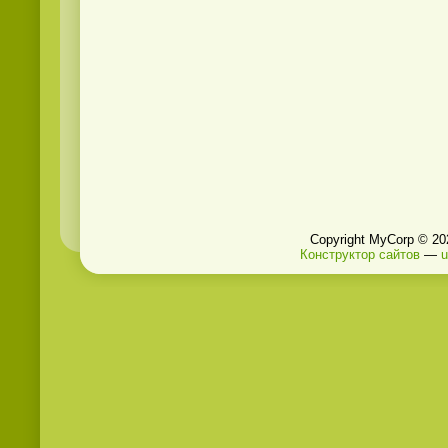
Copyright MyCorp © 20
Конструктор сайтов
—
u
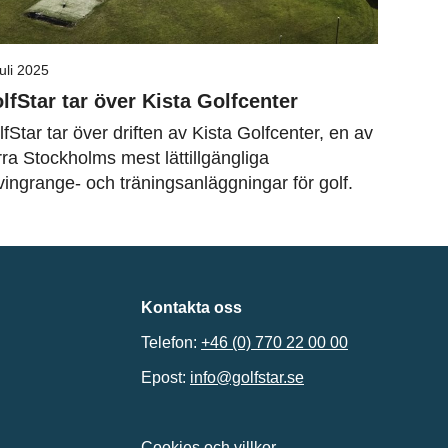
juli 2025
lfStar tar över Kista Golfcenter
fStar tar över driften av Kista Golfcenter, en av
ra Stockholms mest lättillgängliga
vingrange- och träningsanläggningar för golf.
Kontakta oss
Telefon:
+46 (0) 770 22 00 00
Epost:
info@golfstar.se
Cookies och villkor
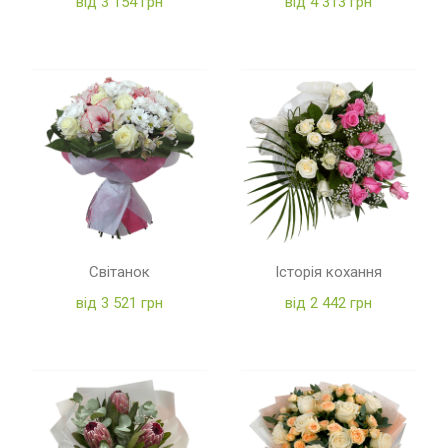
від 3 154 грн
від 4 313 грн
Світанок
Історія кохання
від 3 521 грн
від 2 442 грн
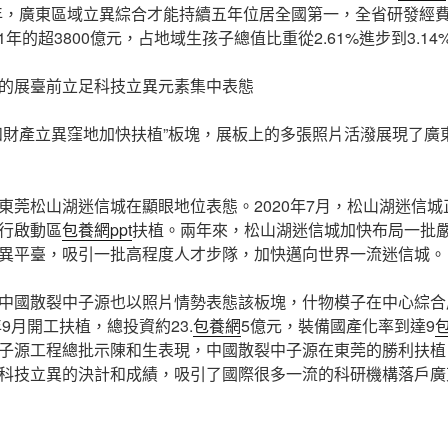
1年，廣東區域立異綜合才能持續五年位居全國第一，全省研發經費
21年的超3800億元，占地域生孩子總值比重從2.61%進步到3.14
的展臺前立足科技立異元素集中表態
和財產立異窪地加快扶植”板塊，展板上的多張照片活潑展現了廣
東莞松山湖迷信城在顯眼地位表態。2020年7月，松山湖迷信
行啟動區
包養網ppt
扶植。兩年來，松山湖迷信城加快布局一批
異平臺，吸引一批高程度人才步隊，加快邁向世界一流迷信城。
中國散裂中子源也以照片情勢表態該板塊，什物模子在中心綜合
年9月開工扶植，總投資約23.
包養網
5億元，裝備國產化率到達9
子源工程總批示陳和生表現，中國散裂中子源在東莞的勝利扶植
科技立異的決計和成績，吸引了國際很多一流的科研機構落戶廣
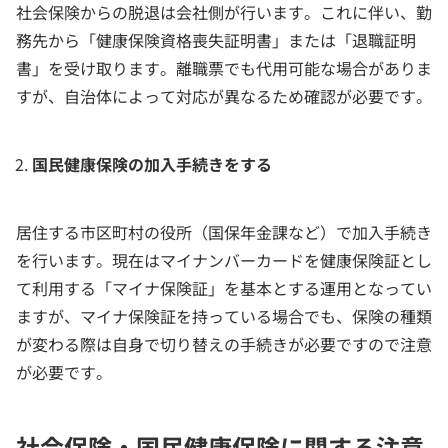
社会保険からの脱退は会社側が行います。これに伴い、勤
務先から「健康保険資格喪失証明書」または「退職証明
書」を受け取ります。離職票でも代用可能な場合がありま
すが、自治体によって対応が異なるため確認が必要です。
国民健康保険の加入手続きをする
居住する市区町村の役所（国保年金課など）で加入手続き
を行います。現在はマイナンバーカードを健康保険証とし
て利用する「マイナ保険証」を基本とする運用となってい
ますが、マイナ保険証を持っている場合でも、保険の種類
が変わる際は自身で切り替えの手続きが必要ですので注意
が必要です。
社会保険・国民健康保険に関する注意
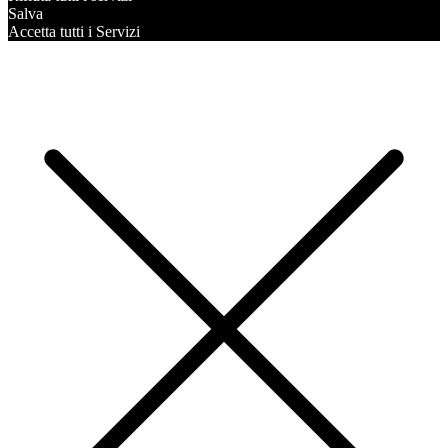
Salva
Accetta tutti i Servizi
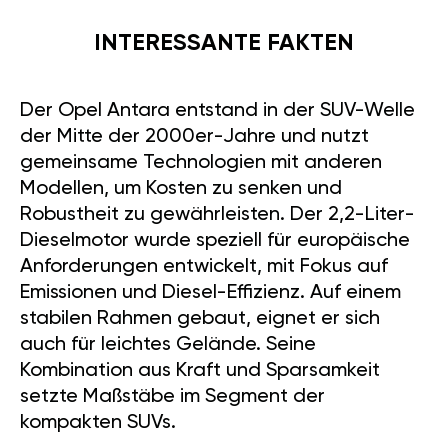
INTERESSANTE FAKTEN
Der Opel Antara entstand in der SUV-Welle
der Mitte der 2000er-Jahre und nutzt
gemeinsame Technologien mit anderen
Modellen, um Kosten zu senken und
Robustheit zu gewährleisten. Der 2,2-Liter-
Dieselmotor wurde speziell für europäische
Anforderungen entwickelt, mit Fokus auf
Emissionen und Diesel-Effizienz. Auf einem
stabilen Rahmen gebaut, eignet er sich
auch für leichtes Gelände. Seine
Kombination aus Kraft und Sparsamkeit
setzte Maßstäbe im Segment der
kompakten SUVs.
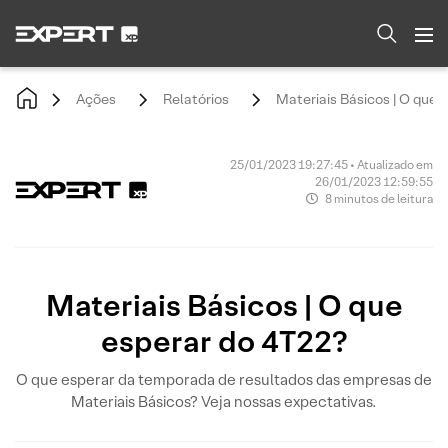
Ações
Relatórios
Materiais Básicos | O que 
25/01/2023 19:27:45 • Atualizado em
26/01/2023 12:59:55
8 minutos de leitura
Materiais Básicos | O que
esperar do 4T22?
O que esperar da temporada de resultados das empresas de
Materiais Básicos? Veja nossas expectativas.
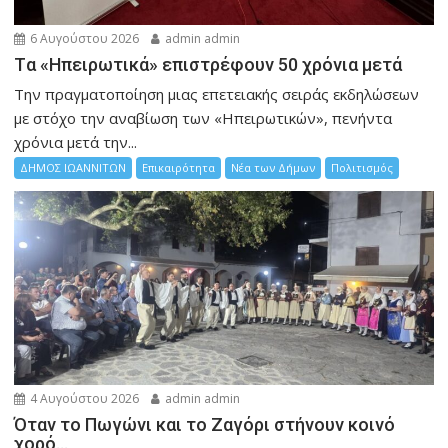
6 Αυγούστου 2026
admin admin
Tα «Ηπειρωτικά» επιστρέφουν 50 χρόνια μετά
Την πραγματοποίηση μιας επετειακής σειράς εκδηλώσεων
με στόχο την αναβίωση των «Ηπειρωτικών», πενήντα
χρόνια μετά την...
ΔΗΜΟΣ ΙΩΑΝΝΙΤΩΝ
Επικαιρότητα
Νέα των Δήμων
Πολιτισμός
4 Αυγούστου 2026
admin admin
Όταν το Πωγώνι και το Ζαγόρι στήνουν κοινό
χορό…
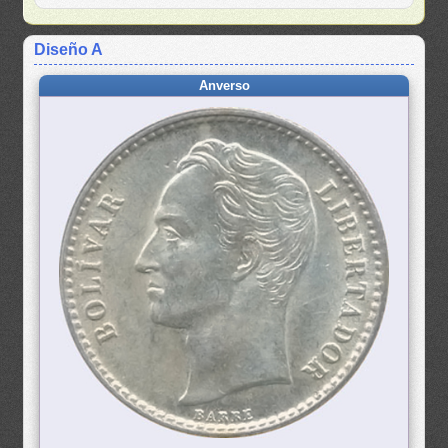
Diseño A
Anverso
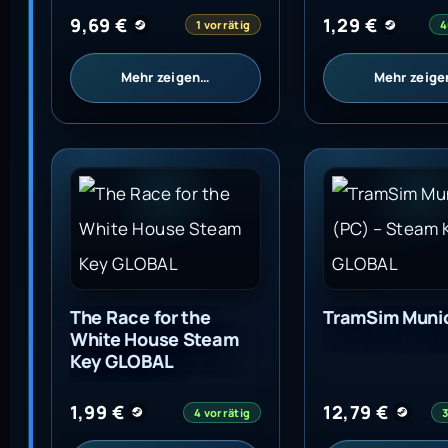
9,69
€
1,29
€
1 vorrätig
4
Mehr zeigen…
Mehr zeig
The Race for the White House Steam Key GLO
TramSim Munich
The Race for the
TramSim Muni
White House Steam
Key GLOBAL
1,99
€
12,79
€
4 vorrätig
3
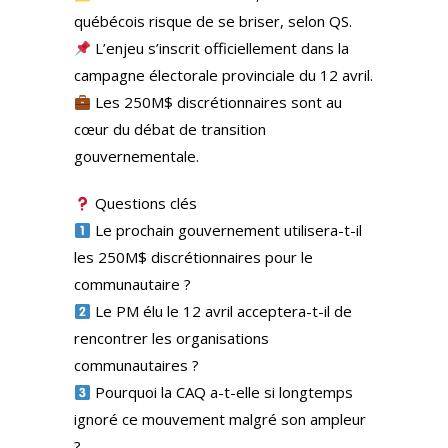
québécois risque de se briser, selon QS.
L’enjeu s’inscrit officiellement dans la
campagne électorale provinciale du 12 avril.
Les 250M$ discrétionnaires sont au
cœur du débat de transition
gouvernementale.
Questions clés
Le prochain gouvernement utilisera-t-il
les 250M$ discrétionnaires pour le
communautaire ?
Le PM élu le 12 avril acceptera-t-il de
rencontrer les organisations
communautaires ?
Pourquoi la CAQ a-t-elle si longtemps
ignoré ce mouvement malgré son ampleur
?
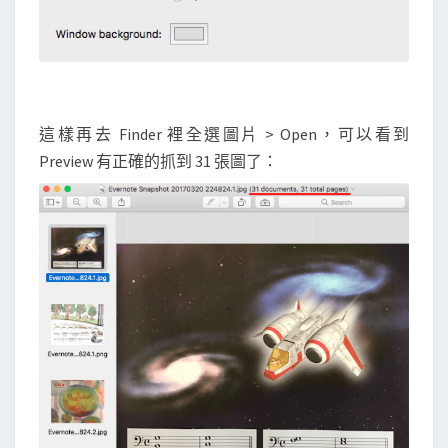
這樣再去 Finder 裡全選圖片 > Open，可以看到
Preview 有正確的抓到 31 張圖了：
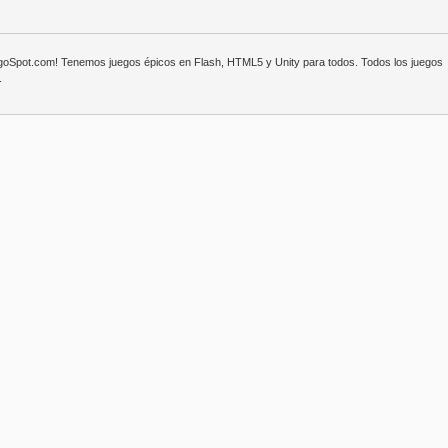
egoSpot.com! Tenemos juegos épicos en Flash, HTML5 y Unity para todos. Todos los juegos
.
________________
**Work required**
With the pictures left out, return the listing above exactly as it stands.

**Task response**
Copyright MyCorp © 20
Конструктор сайтов
—
u
juli 2025
lfStar tar över Kista Golfcenter
fStar tar över driften av Kista Golfcenter, en av
ra Stockholms mest lättillgängliga
vingrange- och träningsanläggningar för golf.
Kontakta oss
Telefon:
+46 (0) 770 22 00 00
Epost:
info@golfstar.se
Cookies och villkor
від 3 154 грн
від 4 313 грн
Світанок
Історія кохання
від 3 521 грн
від 2 442 грн
1年，廣東區域立異綜合才能持續五年位居全國第一，全省研發經費
21年的超3800億元，占地域生孩子總值比重從2.61%進步到3.14
的展臺前立足科技立異元素集中表態
和財產立異窪地加快扶植”板塊，展板上的多張照片活潑展現了廣
東莞松山湖迷信城在顯眼地位表態。2020年7月，松山湖迷信
行啟動區
包養網ppt
扶植。兩年來，松山湖迷信城加快布局一批
異平臺，吸引一批高程度人才步隊，加快邁向世界一流迷信城。
中國散裂中子源也以照片情勢表態該板塊，什物模子在中心綜合
年9月開工扶植，總投資約23.
包養網
5億元，裝備國產化率到達9
子源工程總批示陳和生表現，中國散裂中子源在東莞的勝利扶植
科技立異的決計和成績，吸引了國際很多一流的科研機構落戶廣
社会保険からの脱退は会社側が行います。これに伴い、勤
務先から「健康保険資格喪失証明書」または「退職証明
書」を受け取ります。離職票でも代用可能な場合がありま
すが、自治体によって対応が異なるため確認が必要です。
国民健康保険の加入手続きをする
居住する市区町村の役所（国保年金課など）で加入手続き
を行います。現在はマイナンバーカードを健康保険証とし
て利用する「マイナ保険証」を基本とする運用となってい
ますが、マイナ保険証を持っている場合でも、保険の種類
が変わる際は自身で切り替えの手続きが必要ですので注意
が必要です。
社会保険・国民健康保険に関する注意
Salva
Accetta tutti i Servizi
INTERESSANTE FAKTEN
Der Opel Antara entstand in der SUV-Welle
der Mitte der 2000er-Jahre und nutzt
gemeinsame Technologien mit anderen
Modellen, um Kosten zu senken und
Robustheit zu gewährleisten. Der 2,2-Liter-
Dieselmotor wurde speziell für europäische
Anforderungen entwickelt, mit Fokus auf
Emissionen und Diesel-Effizienz. Auf einem
stabilen Rahmen gebaut, eignet er sich
auch für leichtes Gelände. Seine
Kombination aus Kraft und Sparsamkeit
setzte Maßstäbe im Segment der
kompakten SUVs.
Ações
Relatórios
Materiais Básicos | O que 
25/01/2023 19:27:45 • Atualizado em
26/01/2023 12:59:55
8 minutos de leitura
Materiais Básicos | O que
esperar do 4T22?
O que esperar da temporada de resultados das empresas de
Materiais Básicos? Veja nossas expectativas.
6 Αυγούστου 2026
admin admin
Tα «Ηπειρωτικά» επιστρέφουν 50 χρόνια μετά
Την πραγματοποίηση μιας επετειακής σειράς εκδηλώσεων
με στόχο την αναβίωση των «Ηπειρωτικών», πενήντα
χρόνια μετά την...
ΔΗΜΟΣ ΙΩΑΝΝΙΤΩΝ
Επικαιρότητα
Νέα των Δήμων
Πολιτισμός
4 Αυγούστου 2026
admin admin
Όταν το Πωγώνι και το Ζαγόρι στήνουν κοινό
χορό…
Diseño A
Anverso
9,69
€
1,29
€
1 vorrätig
4
Mehr zeigen…
Mehr zeig
The Race for the White House Steam Key GLO
TramSim Munich
The Race for the
TramSim Muni
White House Steam
Key GLOBAL
1,99
€
12,79
€
4 vorrätig
3
québécois risque de se briser, selon QS.
L’enjeu s’inscrit officiellement dans la
campagne électorale provinciale du 12 avril.
Les 250M$ discrétionnaires sont au
cœur du débat de transition
gouvernementale.
Questions clés
Le prochain gouvernement utilisera-t-il
les 250M$ discrétionnaires pour le
communautaire ?
Le PM élu le 12 avril acceptera-t-il de
rencontrer les organisations
communautaires ?
Pourquoi la CAQ a-t-elle si longtemps
ignoré ce mouvement malgré son ampleur
?
這樣再去 Finder 裡全選圖片 > Open，可以看到
Preview 有正確的抓到 31 張圖了：
egoSpot.com! Tenemos juegos épicos en Flash, HTML5 y Unity para todos. Todos los juegos
.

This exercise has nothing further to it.